STORED DATA: Begin

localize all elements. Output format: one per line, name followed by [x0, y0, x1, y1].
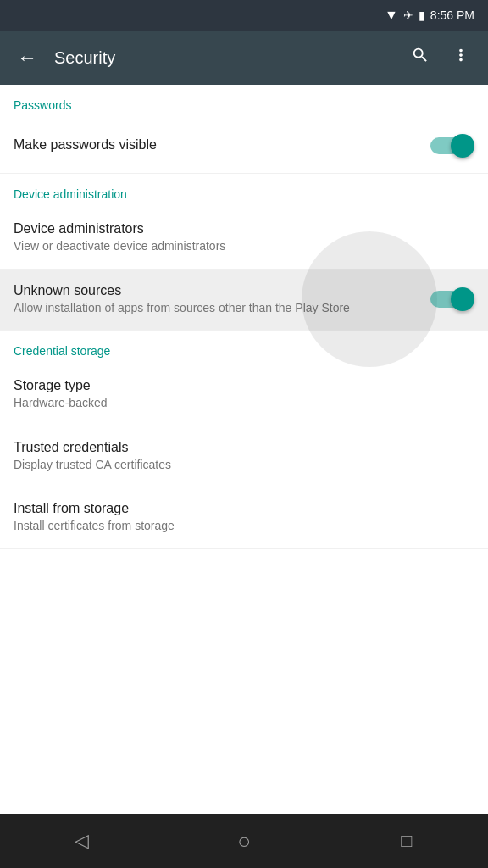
item-subtitle-install-from-storage: Install certificates from storage	[14, 518, 474, 535]
section-header-device-administration: Device administration	[0, 174, 488, 208]
page-title: Security	[54, 48, 400, 68]
item-subtitle-unknown-sources: Allow installation of apps from sources …	[14, 300, 417, 317]
nav-back-icon: ◁	[75, 830, 89, 852]
settings-item-install-from-storage[interactable]: Install from storage Install certificate…	[0, 487, 488, 549]
item-title-unknown-sources: Unknown sources	[14, 283, 417, 298]
item-title-trusted-credentials: Trusted credentials	[14, 440, 474, 455]
item-title-device-administrators: Device administrators	[14, 221, 474, 236]
nav-bar: ◁ ○ □	[0, 814, 488, 868]
nav-recent-icon: □	[401, 830, 412, 852]
back-button[interactable]: ←	[7, 37, 47, 78]
item-title-make-passwords-visible: Make passwords visible	[14, 137, 417, 153]
settings-item-trusted-credentials[interactable]: Trusted credentials Display trusted CA c…	[0, 426, 488, 488]
status-bar: ▼ ✈ ▮ 8:56 PM	[0, 0, 488, 31]
item-subtitle-device-administrators: View or deactivate device administrators	[14, 238, 474, 255]
section-header-credential-storage: Credential storage	[0, 331, 488, 364]
search-icon	[411, 46, 430, 70]
more-icon	[452, 46, 470, 70]
settings-item-unknown-sources[interactable]: Unknown sources Allow installation of ap…	[0, 270, 488, 331]
status-time: 8:56 PM	[430, 8, 474, 22]
airplane-icon: ✈	[403, 8, 413, 22]
app-bar: ← Security	[0, 31, 488, 85]
content-area: Passwords Make passwords visible Device …	[0, 85, 488, 814]
back-icon: ←	[17, 46, 37, 70]
item-title-storage-type: Storage type	[14, 378, 474, 393]
search-button[interactable]	[400, 37, 441, 78]
wifi-icon: ▼	[385, 8, 398, 23]
item-title-install-from-storage: Install from storage	[14, 501, 474, 516]
toggle-unknown-sources[interactable]	[430, 286, 474, 313]
nav-back-button[interactable]: ◁	[47, 821, 115, 861]
settings-item-make-passwords-visible[interactable]: Make passwords visible	[0, 119, 488, 174]
nav-recent-button[interactable]: □	[373, 821, 441, 861]
toggle-make-passwords-visible[interactable]	[430, 132, 474, 159]
item-subtitle-trusted-credentials: Display trusted CA certificates	[14, 457, 474, 474]
status-icons: ▼ ✈ ▮ 8:56 PM	[385, 8, 474, 23]
toggle-thumb-unknown	[451, 287, 474, 311]
toggle-thumb	[451, 134, 474, 158]
settings-item-device-administrators[interactable]: Device administrators View or deactivate…	[0, 208, 488, 270]
item-subtitle-storage-type: Hardware-backed	[14, 395, 474, 412]
app-bar-actions	[400, 37, 481, 78]
section-header-passwords: Passwords	[0, 85, 488, 119]
nav-home-icon: ○	[237, 828, 251, 854]
settings-item-storage-type[interactable]: Storage type Hardware-backed	[0, 364, 488, 426]
battery-icon: ▮	[419, 8, 425, 22]
nav-home-button[interactable]: ○	[210, 821, 278, 861]
more-options-button[interactable]	[441, 37, 481, 78]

STORED DATA: End

THE PROBLEM
Check the data line by line and report how many lines contain "recent" as a word or string, giving nothing besides the number.

SOLUTION TO THIS EXERCISE
2